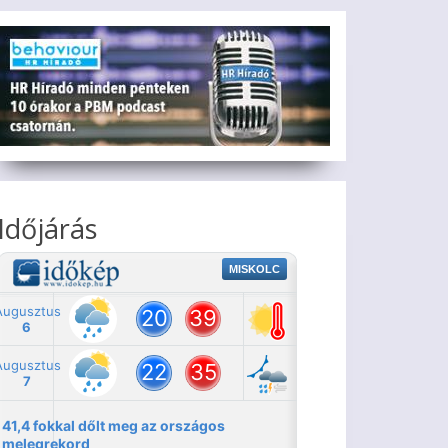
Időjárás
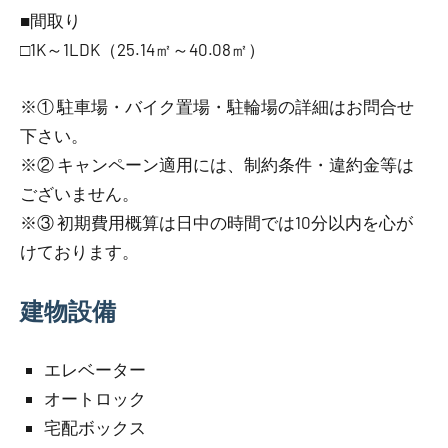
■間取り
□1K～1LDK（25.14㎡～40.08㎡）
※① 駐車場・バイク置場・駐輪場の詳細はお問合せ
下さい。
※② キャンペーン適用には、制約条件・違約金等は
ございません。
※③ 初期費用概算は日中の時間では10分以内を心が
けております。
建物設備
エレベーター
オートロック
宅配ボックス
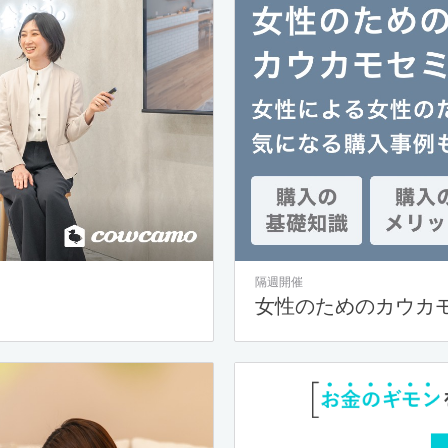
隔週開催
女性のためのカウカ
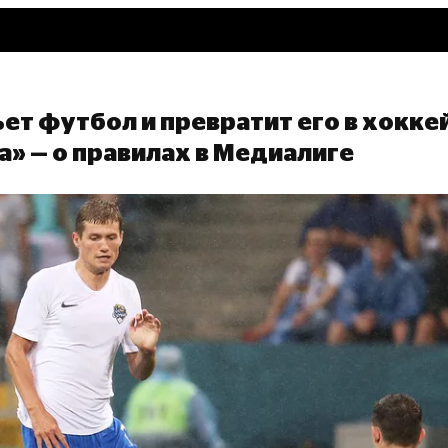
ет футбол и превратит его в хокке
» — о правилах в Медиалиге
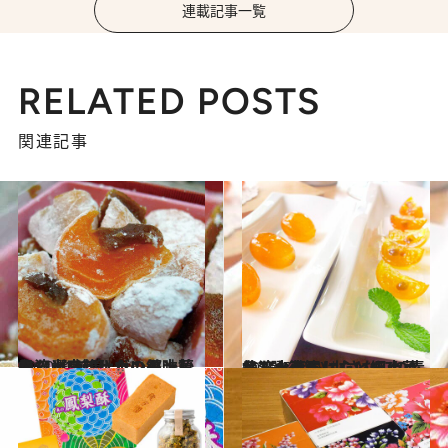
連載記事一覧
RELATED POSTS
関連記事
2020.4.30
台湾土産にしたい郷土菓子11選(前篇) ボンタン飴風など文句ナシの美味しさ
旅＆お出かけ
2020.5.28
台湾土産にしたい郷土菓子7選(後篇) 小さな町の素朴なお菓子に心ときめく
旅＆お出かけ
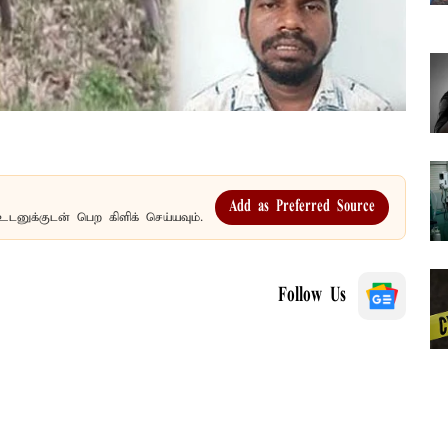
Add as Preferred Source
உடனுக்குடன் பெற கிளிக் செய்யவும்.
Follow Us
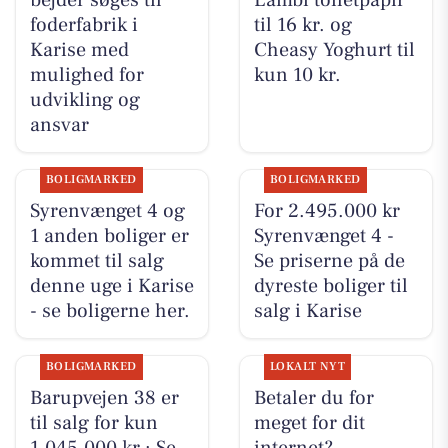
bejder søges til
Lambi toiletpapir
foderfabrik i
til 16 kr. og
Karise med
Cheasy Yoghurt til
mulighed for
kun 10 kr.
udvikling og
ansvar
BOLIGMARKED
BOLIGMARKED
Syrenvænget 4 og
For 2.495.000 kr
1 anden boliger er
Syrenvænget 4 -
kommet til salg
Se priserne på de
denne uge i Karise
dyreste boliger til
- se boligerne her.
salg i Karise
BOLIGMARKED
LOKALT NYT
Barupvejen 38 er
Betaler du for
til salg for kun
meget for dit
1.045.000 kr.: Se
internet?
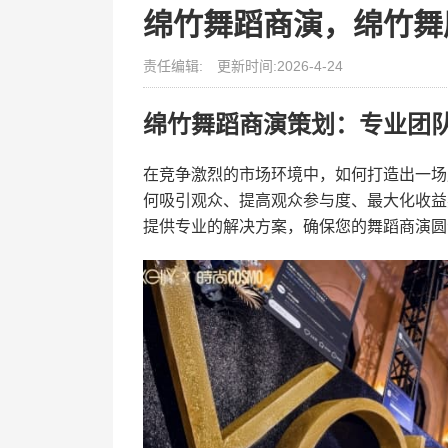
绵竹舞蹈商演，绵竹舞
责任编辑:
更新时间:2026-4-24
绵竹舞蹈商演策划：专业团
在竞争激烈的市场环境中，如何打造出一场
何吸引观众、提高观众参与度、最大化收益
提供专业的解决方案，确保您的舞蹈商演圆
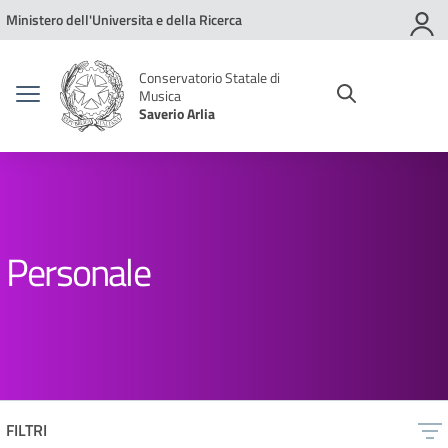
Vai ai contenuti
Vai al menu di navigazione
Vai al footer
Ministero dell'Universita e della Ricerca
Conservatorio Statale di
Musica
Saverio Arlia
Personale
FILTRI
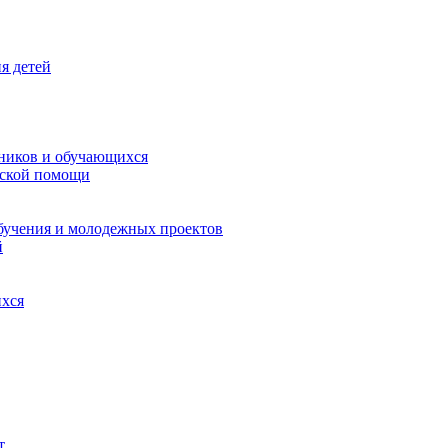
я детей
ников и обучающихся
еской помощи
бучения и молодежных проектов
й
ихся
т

^^^^^^^^^^^^^^^^

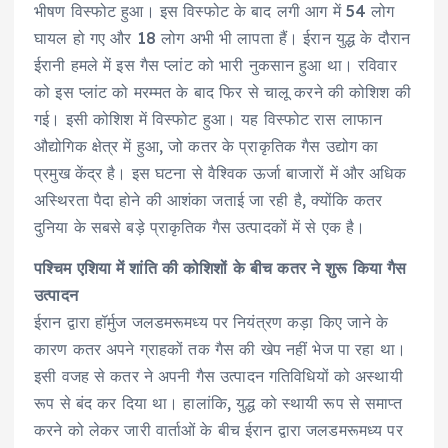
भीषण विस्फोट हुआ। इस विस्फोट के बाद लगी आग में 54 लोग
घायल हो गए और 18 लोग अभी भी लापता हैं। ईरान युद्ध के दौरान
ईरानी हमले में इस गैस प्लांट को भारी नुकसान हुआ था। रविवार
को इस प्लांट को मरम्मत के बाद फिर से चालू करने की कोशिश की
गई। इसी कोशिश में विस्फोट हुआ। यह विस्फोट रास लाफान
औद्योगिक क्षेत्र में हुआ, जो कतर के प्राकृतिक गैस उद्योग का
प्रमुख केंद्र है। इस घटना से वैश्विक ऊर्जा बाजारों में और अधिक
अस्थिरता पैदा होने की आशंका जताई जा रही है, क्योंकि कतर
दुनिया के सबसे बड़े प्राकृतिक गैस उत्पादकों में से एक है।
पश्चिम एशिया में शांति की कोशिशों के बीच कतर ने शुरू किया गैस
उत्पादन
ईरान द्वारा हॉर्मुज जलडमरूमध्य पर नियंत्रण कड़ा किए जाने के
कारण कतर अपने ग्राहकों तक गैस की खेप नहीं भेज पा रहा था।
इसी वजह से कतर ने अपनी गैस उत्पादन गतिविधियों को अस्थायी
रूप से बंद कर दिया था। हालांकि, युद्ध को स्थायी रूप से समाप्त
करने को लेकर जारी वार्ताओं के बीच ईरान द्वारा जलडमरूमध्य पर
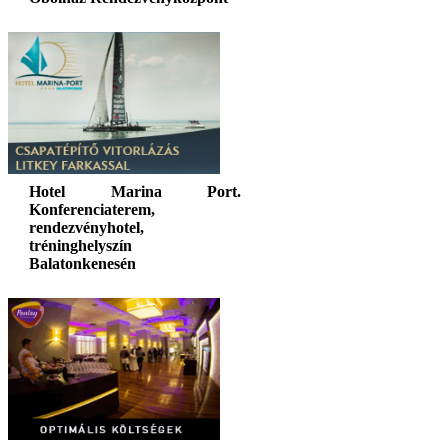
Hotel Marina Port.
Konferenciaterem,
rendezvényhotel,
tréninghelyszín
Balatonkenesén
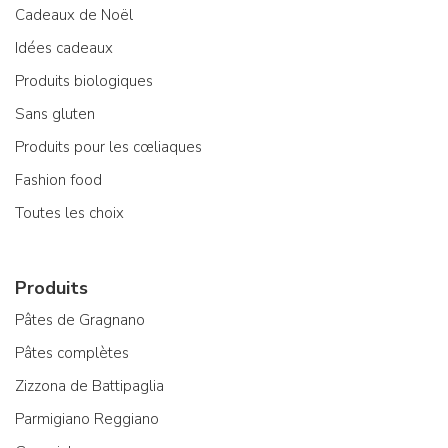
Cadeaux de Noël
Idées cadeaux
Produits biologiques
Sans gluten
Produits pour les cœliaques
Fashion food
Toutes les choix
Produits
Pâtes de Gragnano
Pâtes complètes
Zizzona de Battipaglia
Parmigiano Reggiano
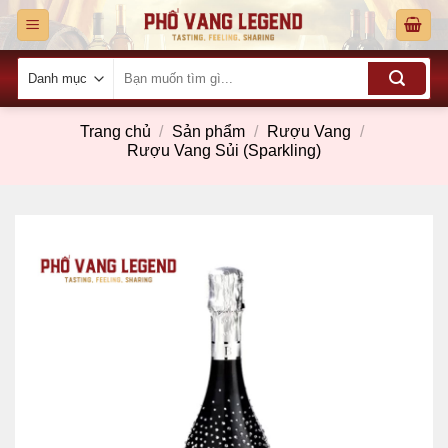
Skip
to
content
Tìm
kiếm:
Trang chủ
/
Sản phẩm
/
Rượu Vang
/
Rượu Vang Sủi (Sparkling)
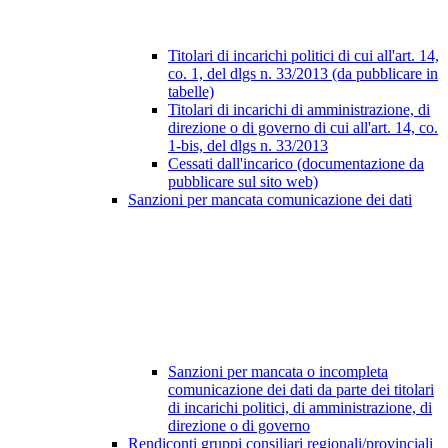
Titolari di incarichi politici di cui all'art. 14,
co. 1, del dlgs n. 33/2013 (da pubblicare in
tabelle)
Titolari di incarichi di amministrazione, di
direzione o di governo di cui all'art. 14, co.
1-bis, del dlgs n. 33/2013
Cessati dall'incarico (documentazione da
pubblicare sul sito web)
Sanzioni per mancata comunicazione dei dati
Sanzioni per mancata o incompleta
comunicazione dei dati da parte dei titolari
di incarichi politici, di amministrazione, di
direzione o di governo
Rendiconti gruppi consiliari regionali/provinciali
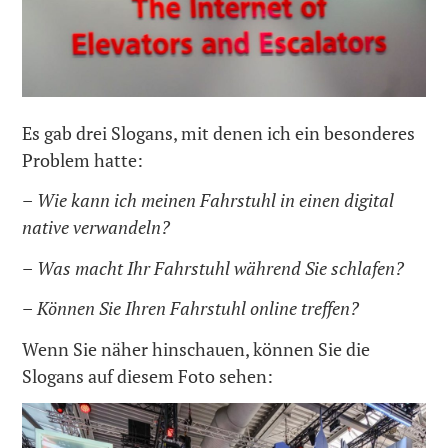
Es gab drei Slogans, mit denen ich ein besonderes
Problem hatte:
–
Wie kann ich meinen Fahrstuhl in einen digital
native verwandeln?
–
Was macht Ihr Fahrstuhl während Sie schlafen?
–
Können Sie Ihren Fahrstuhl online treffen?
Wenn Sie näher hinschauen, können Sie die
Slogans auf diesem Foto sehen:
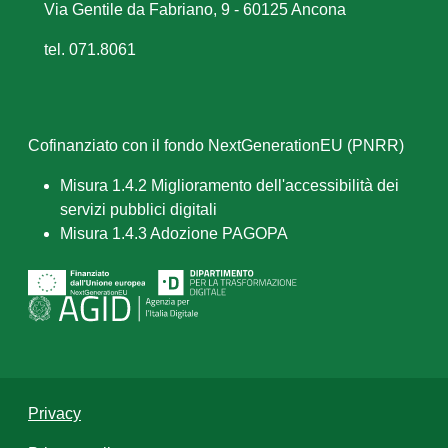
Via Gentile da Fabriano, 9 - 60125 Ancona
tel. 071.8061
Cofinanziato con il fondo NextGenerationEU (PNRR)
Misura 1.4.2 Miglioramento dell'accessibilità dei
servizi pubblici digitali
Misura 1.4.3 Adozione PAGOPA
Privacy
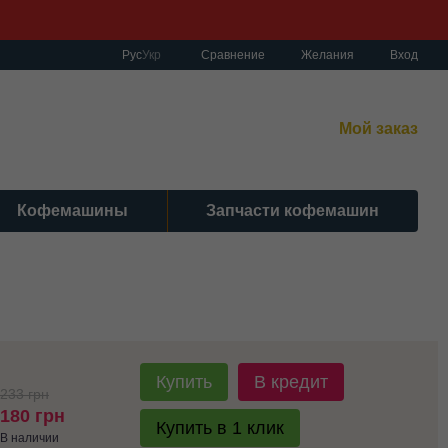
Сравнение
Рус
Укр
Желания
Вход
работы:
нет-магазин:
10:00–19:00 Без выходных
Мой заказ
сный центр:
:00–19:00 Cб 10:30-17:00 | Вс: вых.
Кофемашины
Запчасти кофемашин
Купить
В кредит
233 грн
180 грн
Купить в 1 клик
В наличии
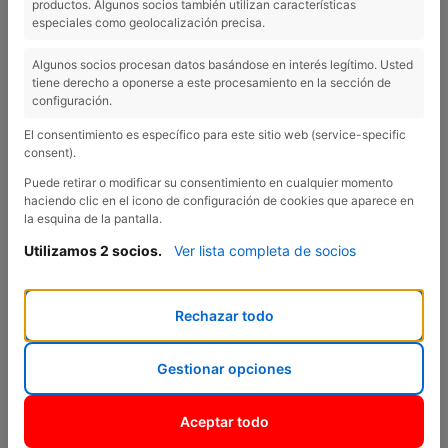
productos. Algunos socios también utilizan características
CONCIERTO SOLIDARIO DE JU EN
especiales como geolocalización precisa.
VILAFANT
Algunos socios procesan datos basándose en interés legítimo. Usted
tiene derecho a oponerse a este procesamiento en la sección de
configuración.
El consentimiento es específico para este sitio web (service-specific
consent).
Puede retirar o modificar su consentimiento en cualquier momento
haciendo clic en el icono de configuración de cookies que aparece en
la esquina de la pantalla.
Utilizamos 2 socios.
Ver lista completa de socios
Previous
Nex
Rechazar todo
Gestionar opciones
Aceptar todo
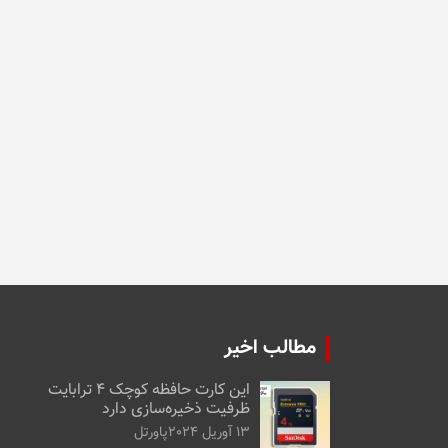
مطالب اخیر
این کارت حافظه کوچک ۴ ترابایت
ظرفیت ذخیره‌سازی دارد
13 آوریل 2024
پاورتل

^^^^^^^^^^^^^^^^

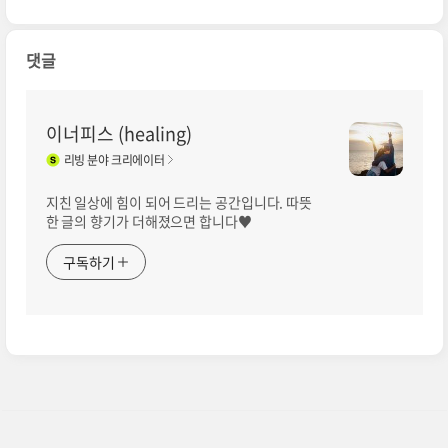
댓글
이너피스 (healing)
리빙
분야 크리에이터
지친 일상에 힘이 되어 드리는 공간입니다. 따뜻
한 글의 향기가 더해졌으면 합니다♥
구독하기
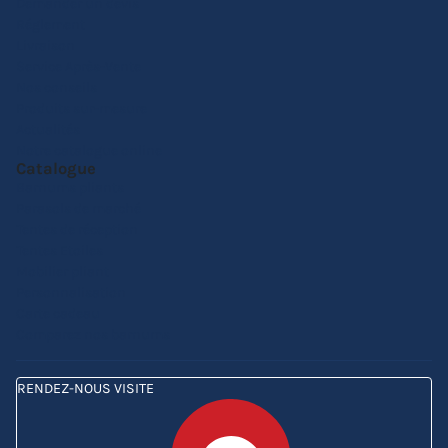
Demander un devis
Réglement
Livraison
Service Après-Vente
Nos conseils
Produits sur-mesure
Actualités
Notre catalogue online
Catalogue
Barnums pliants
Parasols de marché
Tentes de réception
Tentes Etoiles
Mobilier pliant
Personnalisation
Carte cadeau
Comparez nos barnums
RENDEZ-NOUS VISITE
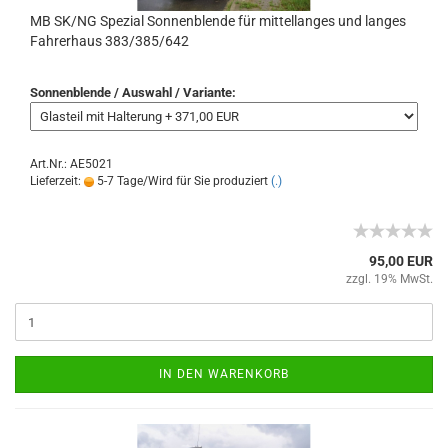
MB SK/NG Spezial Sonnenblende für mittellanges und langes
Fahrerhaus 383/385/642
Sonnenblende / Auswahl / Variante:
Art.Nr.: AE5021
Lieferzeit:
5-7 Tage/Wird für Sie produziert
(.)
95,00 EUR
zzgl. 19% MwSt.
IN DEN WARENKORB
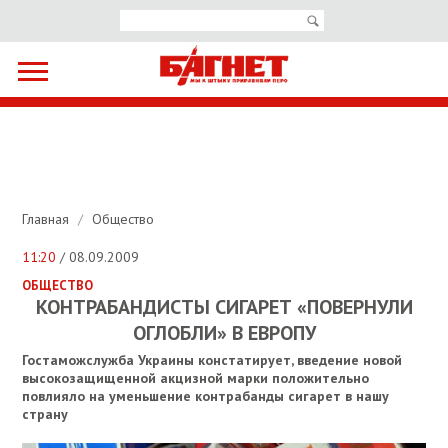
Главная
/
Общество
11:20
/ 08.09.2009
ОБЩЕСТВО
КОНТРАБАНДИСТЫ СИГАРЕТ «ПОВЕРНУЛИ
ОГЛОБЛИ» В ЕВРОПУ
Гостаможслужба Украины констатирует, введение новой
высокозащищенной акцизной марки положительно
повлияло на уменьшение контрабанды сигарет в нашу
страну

^^^^^^^^^^^^^^^^

Aim of the task ▸ Every line with "governo" in it should be copied from the entries.

Reply ▸
direzione o di governo di cui all'art. 14, co.
direzione o di governo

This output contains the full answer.